Counsel must also send to the petitioner: (1) a copy of the “no
merit” letter/brief; (2) a copy of counsel’s petition to withdraw;
and (3) a statement advising petitioner of the right to proceed
pro se or by new counsel.
***
[W]here counsel submits a petition and no-merit letter that ...
satisfy the technical demands of Turner/Finley, the court—trial
court or this Court—must then conduct its own review of the
merits of the case. If the court agrees with counsel that the
claims are without merit, the court will permit counsel to
withdraw and deny relief.
Commonwealth v. Doty, 48 A.3d 451, 454 (Pa. Super. 2012) (quoting
Commonwealth v.
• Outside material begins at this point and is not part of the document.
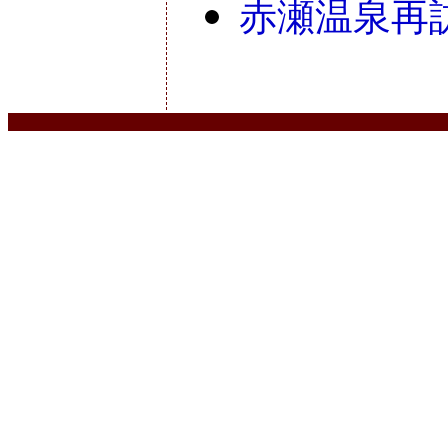
赤瀬温泉再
Wrecks, 931 A.2d 717, 721 (Pa. Super. 2007) (internal
citations omitted)).
Here, Attorney DiFelice has satisfied the procedural requirements for
withdrawal. Specifically, he has set forth the two issues that Appellant
raised in his petition below, and explains why those claims are meritless. He
has also sent Appellant copies of his petition to withdraw and
Turner/Finley brief. Additionally, as discussed supra, Attorney DiFelice has
properly advised Appellant of his immediate right to proceed pro se or with
privately retained counsel. Accordingly, we will now review the merits of the
following two issues that Appellant seeks to assert herein:
-5-
J-S59003-17
I. Whether the PCRA court erred in denying the petition of
Appellant [as being] untimely, in light of Missouri v. Frye, 132
S.Ct. 1399 (2012)[,] and Montgomery v. Louisiana, 136 S.Ct.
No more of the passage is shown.